What the task requires: Based on the listing below, report how many lines contain the word "режимного". Nothing but the number, please.

Data records:

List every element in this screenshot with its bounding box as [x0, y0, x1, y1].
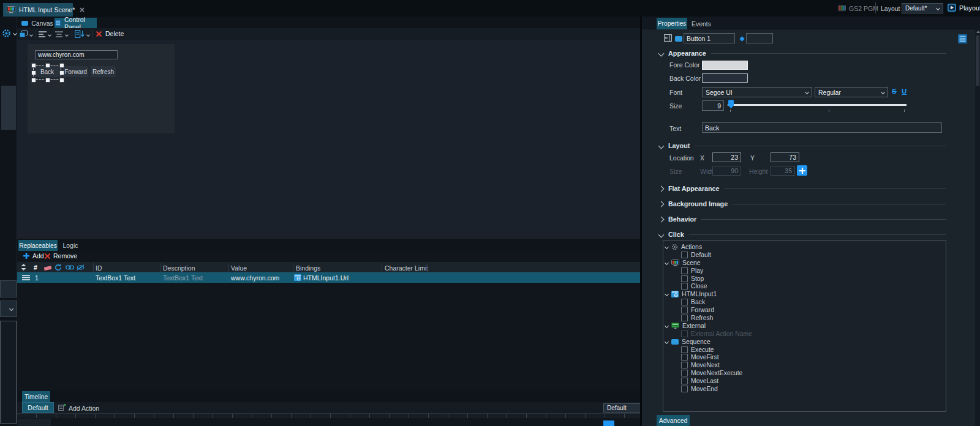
tree-item-movelast[interactable]: MoveLast — [663, 377, 946, 385]
tree-group-scene[interactable]: Scene — [663, 259, 946, 267]
replaceables-table-body[interactable] — [17, 283, 640, 391]
eye-slash-icon[interactable] — [77, 264, 85, 271]
object-name-input[interactable]: Button 1 — [684, 33, 735, 43]
tree-item-play[interactable]: Play — [663, 267, 946, 275]
timeline-ruler[interactable] — [17, 413, 640, 418]
tab-canvas[interactable]: Canvas — [22, 18, 53, 28]
tree-group-sequence[interactable]: Sequence — [663, 338, 946, 346]
tree-item-execute[interactable]: Execute — [663, 346, 946, 354]
location-x-input[interactable]: 23 — [712, 152, 741, 162]
checkbox[interactable] — [681, 267, 688, 274]
add-action-icon[interactable] — [58, 403, 66, 411]
underline-toggle[interactable]: U — [902, 88, 907, 95]
section-behavior[interactable]: Behavior — [659, 215, 946, 223]
rail-collapsed-field[interactable] — [0, 280, 17, 297]
tree-item-movenextexecute[interactable]: MoveNextExecute — [663, 369, 946, 377]
section-layout[interactable]: Layout — [659, 142, 946, 149]
chevron-down-icon[interactable] — [665, 245, 669, 249]
remove-replaceable-button[interactable]: Remove — [44, 252, 77, 260]
row-drag-handle-icon[interactable] — [22, 275, 30, 280]
section-click[interactable]: Click — [659, 231, 946, 238]
chevron-down-icon[interactable] — [665, 292, 669, 296]
tree-item-default[interactable]: Default — [663, 251, 946, 259]
canvas-button-forward[interactable]: Forward — [63, 66, 88, 77]
font-family-select[interactable]: Segoe UI — [702, 87, 812, 97]
url-textbox[interactable]: www.chyron.com — [35, 50, 118, 59]
playout-button[interactable]: Playout — [948, 4, 980, 12]
tab-control-panel[interactable]: Control Panel — [55, 18, 97, 28]
scene-document-tab[interactable]: HTML Input Scene* — [3, 3, 73, 17]
refresh-icon[interactable] — [55, 264, 62, 271]
tree-group-external[interactable]: External — [663, 322, 946, 330]
font-size-input[interactable]: 9 — [702, 100, 724, 111]
checkbox[interactable] — [681, 354, 688, 361]
tree-item-moveend[interactable]: MoveEnd — [663, 385, 946, 393]
timeline-track-area[interactable] — [17, 418, 640, 426]
timeline-default-tab[interactable]: Default — [22, 402, 54, 413]
section-flat-appearance[interactable]: Flat Appearance — [659, 185, 946, 192]
tab-replaceables[interactable]: Replaceables — [18, 240, 58, 251]
selection-handle[interactable] — [59, 78, 64, 83]
align-left-icon[interactable] — [39, 31, 47, 37]
strikethrough-toggle[interactable]: S — [892, 88, 897, 95]
tree-item-stop[interactable]: Stop — [663, 275, 946, 283]
selection-handle[interactable] — [45, 78, 50, 83]
back-color-swatch[interactable] — [702, 73, 748, 83]
tree-item-back[interactable]: Back — [663, 298, 946, 306]
rail-scroll-thumb[interactable] — [1, 86, 16, 130]
checkbox[interactable] — [681, 299, 688, 305]
checkbox[interactable] — [681, 362, 688, 368]
tree-item-forward[interactable]: Forward — [663, 306, 946, 314]
column-header-description[interactable]: Description — [163, 264, 195, 272]
font-size-slider-track[interactable] — [728, 104, 907, 106]
column-header-bindings[interactable]: Bindings — [296, 264, 320, 272]
move-resize-button[interactable] — [797, 165, 807, 176]
column-header-value[interactable]: Value — [231, 264, 247, 272]
fore-color-swatch[interactable] — [702, 61, 748, 70]
advanced-button[interactable]: Advanced — [657, 415, 690, 426]
link-icon[interactable] — [66, 265, 74, 270]
sort-order-icon[interactable] — [75, 30, 85, 38]
tree-item-movenext[interactable]: MoveNext — [663, 361, 946, 369]
font-style-select[interactable]: Regular — [815, 87, 888, 97]
checkbox[interactable] — [681, 386, 688, 392]
checkbox[interactable] — [681, 252, 688, 258]
tab-events[interactable]: Events — [689, 18, 714, 29]
section-background-image[interactable]: Background Image — [659, 200, 946, 207]
canvas-settings-menu[interactable] — [2, 29, 17, 38]
align-center-icon[interactable] — [55, 31, 63, 37]
column-header-id[interactable]: ID — [96, 264, 102, 272]
dock-panel-icon[interactable] — [664, 34, 672, 42]
section-appearance[interactable]: Appearance — [659, 50, 946, 57]
selection-handle[interactable] — [31, 70, 36, 75]
selection-handle[interactable] — [45, 63, 50, 68]
tab-properties[interactable]: Properties — [657, 18, 687, 29]
object-tag-input[interactable] — [746, 33, 773, 43]
checkbox[interactable] — [681, 283, 688, 290]
checkbox[interactable] — [681, 275, 688, 282]
scrollbar-track[interactable] — [975, 29, 980, 426]
chevron-down-icon[interactable] — [665, 324, 669, 328]
add-replaceable-button[interactable]: Add — [23, 252, 44, 260]
scrollbar-thumb[interactable] — [976, 36, 979, 86]
click-actions-tree[interactable]: Actions Default Scene Play Stop Close — [663, 240, 946, 412]
checkbox[interactable] — [681, 346, 688, 353]
tree-item-close[interactable]: Close — [663, 282, 946, 290]
eraser-icon[interactable] — [43, 265, 52, 271]
timeline-track-segment[interactable] — [18, 419, 51, 426]
chevron-down-icon[interactable] — [665, 340, 669, 344]
tree-group-actions[interactable]: Actions — [663, 243, 946, 251]
selection-handle[interactable] — [59, 63, 64, 68]
tree-group-htmlinput1[interactable]: HTMLInput1 — [663, 290, 946, 298]
close-icon[interactable] — [80, 7, 85, 12]
delete-button[interactable]: Delete — [96, 30, 124, 37]
checkbox[interactable] — [681, 370, 688, 376]
selection-handle[interactable] — [31, 63, 36, 68]
number-icon[interactable]: # — [34, 264, 37, 271]
chevron-down-icon[interactable] — [665, 261, 669, 265]
checkbox[interactable] — [681, 307, 688, 313]
location-y-input[interactable]: 73 — [771, 152, 799, 162]
column-header-character-limit[interactable]: Character Limit — [385, 264, 428, 272]
control-panel-icon[interactable] — [958, 34, 967, 43]
add-action-label[interactable]: Add Action — [69, 405, 99, 412]
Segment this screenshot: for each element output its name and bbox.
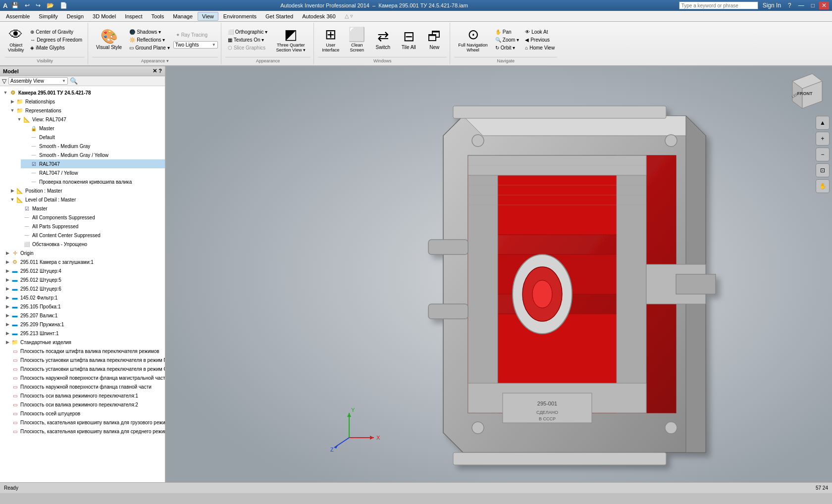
qat-undo[interactable]: ↩ [23,1,32,9]
tree-view[interactable]: ▼ ⚙ Камера 295.001 ТУ 24.5.421-78 ▶ 📁 Re… [0,86,165,482]
panel-help-btn[interactable]: ? [158,68,162,74]
tree-plane-2[interactable]: ▭ Плоскость установки штифта валика пере… [2,355,165,364]
qat-redo[interactable]: ↪ [34,1,43,9]
tree-lod[interactable]: ▼ 📐 Level of Detail : Master [7,195,165,204]
panel-close-btn[interactable]: ✕ [153,68,157,74]
menu-autodesk360[interactable]: Autodesk 360 [298,12,339,20]
tree-obstanovka[interactable]: ⬜ Обстановка - Упрощено [14,240,165,249]
tree-proverka[interactable]: — Проверка положения кривошипа валика [21,177,165,186]
tree-part-213[interactable]: ▶ ▬ 295.213 Шпинт:1 [2,329,165,338]
orthographic-btn[interactable]: ⬜ Orthographic ▾ [225,28,270,36]
orbit-btn[interactable]: ↻ Orbit ▾ [493,44,521,51]
zoom-out-btn[interactable]: − [816,148,830,161]
tree-view-ral[interactable]: ▼ 📐 View: RAL7047 [14,115,165,124]
tree-plane-1[interactable]: ▭ Плоскость посадки штифта валика перекл… [2,347,165,355]
switch-btn[interactable]: ⇄ Switch [370,26,395,54]
tree-all-comp-sup[interactable]: — All Components Suppressed [14,213,165,222]
tree-master1[interactable]: 🔒 Master [21,124,165,133]
tree-std-parts[interactable]: ▶ 📁 Стандартные изделия [2,338,165,347]
full-nav-wheel-btn[interactable]: ⊙ Full NavigationWheel [454,26,492,54]
tree-smooth-mgy[interactable]: — Smooth - Medium Gray / Yellow [21,151,165,159]
view-expand-icon[interactable]: ▼ [16,117,23,122]
p209-expand[interactable]: ▶ [4,322,11,327]
tree-plane-8[interactable]: ▭ Плоскость осей штуцеров [2,409,165,418]
title-search[interactable] [679,1,758,9]
orbit-up-btn[interactable]: ▲ [816,116,830,130]
nav-cube[interactable]: FRONT LEFT [787,71,827,111]
origin-expand[interactable]: ▶ [4,251,11,255]
ground-plane-btn[interactable]: ▭ Ground Plane ▾ [127,44,172,51]
tree-default[interactable]: — Default [21,133,165,142]
viewport[interactable]: 295-001 СДЕЛАНО В СССР X Y [166,66,832,482]
menu-design[interactable]: Design [63,12,88,20]
new-window-btn[interactable]: 🗗 New [422,26,447,54]
assembly-view-combo[interactable]: Assembly View ▼ [8,77,68,85]
tree-part-012-6[interactable]: ▶ ▬ 295.012 Штуцер:6 [2,284,165,293]
menu-assemble[interactable]: Assemble [2,12,34,20]
tree-plane-10[interactable]: ▭ Плоскость, касательная кривошипу валик… [2,427,165,436]
fit-btn[interactable]: ⊡ [816,163,830,177]
pos-expand-icon[interactable]: ▶ [9,188,16,193]
tree-part-145[interactable]: ▶ ▬ 145.02 Фильтр:1 [2,293,165,302]
qat-new[interactable]: 📄 [58,1,69,9]
menu-3dmodel[interactable]: 3D Model [89,12,120,20]
tree-plane-9[interactable]: ▭ Плоскость, касательная кривошипу валик… [2,418,165,427]
tree-relationships[interactable]: ▶ 📁 Relationships [7,97,165,106]
qat-open[interactable]: 📂 [45,1,56,9]
center-of-gravity-btn[interactable]: ⊕ Center of Gravity [28,28,85,36]
p012-4-expand[interactable]: ▶ [4,268,11,273]
tree-representations[interactable]: ▼ 📁 Representations [7,106,165,115]
previous-btn[interactable]: ◀ Previous [522,36,557,44]
menu-simplify[interactable]: Simplify [35,12,62,20]
zoom-btn[interactable]: 🔍 Zoom ▾ [493,36,521,44]
imate-glyphs-btn[interactable]: ◈ iMate Glyphs [28,44,85,51]
tree-plane-4[interactable]: ▭ Плоскость наружной поверхности фланца … [2,373,165,382]
menu-tools[interactable]: Tools [148,12,168,20]
tree-plane-3[interactable]: ▭ Плоскость установки штифта валика пере… [2,364,165,373]
textures-btn[interactable]: ▦ Textures On ▾ [225,36,270,44]
tree-part-207[interactable]: ▶ ▬ 295.207 Валик:1 [2,311,165,320]
object-visibility-btn[interactable]: 👁 ObjectVisibility [5,26,27,54]
home-view-btn[interactable]: ⌂ Home View [522,44,557,51]
menu-view[interactable]: View [198,12,218,21]
maximize-btn[interactable]: □ [809,1,817,9]
degrees-of-freedom-btn[interactable]: ↔ Degrees of Freedom [28,36,85,44]
rep-expand-icon[interactable]: ▼ [9,108,16,113]
tree-ral7047[interactable]: ☑ RAL7047 [21,159,165,168]
tree-part-012-4[interactable]: ▶ ▬ 295.012 Штуцер:4 [2,266,165,275]
tree-part-105[interactable]: ▶ ▬ 295.105 Пробка:1 [2,302,165,311]
pan-ctrl-btn[interactable]: ✋ [816,179,830,193]
user-interface-btn[interactable]: ⊞ UserInterface [318,26,343,54]
std-expand[interactable]: ▶ [4,340,11,345]
tree-all-content-sup[interactable]: — All Content Center Suppressed [14,231,165,240]
tree-all-parts-sup[interactable]: — All Parts Suppressed [14,222,165,231]
p012-5-expand[interactable]: ▶ [4,277,11,282]
p145-expand[interactable]: ▶ [4,295,11,300]
help-btn[interactable]: ? [785,1,794,9]
minimize-btn[interactable]: — [796,1,807,9]
two-lights-combo[interactable]: Two Lights ▼ [173,41,218,49]
search-icon[interactable]: 🔍 [70,77,78,85]
pan-btn[interactable]: ✋ Pan [493,28,521,36]
tree-plane-6[interactable]: ▭ Плоскость оси валика режимного переклю… [2,391,165,400]
reflections-btn[interactable]: 🔆 Reflections ▾ [127,36,172,44]
clean-screen-btn[interactable]: ⬜ CleanScreen [344,26,369,54]
menu-manage[interactable]: Manage [169,12,197,20]
p105-expand[interactable]: ▶ [4,304,11,309]
rel-expand-icon[interactable]: ▶ [9,99,16,104]
look-at-btn[interactable]: 👁 Look At [522,28,557,36]
tree-root[interactable]: ▼ ⚙ Камера 295.001 ТУ 24.5.421-78 [0,88,165,97]
tree-origin[interactable]: ▶ ✛ Origin [2,249,165,257]
tree-plane-7[interactable]: ▭ Плоскость оси валика режимного переклю… [2,400,165,409]
close-btn[interactable]: ✕ [819,1,829,9]
p213-expand[interactable]: ▶ [4,331,11,336]
lod-expand-icon[interactable]: ▼ [9,197,16,202]
tree-lod-master[interactable]: ☑ Master [14,204,165,213]
tree-part-209[interactable]: ▶ ▬ 295.209 Пружина:1 [2,320,165,329]
tree-position[interactable]: ▶ 📐 Position : Master [7,186,165,195]
tree-ral7047-yellow[interactable]: — RAL7047 / Yellow [21,168,165,177]
menu-environments[interactable]: Environments [219,12,260,20]
p012-6-expand[interactable]: ▶ [4,286,11,291]
p011-expand[interactable]: ▶ [4,259,11,264]
p207-expand[interactable]: ▶ [4,313,11,318]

Written response: 2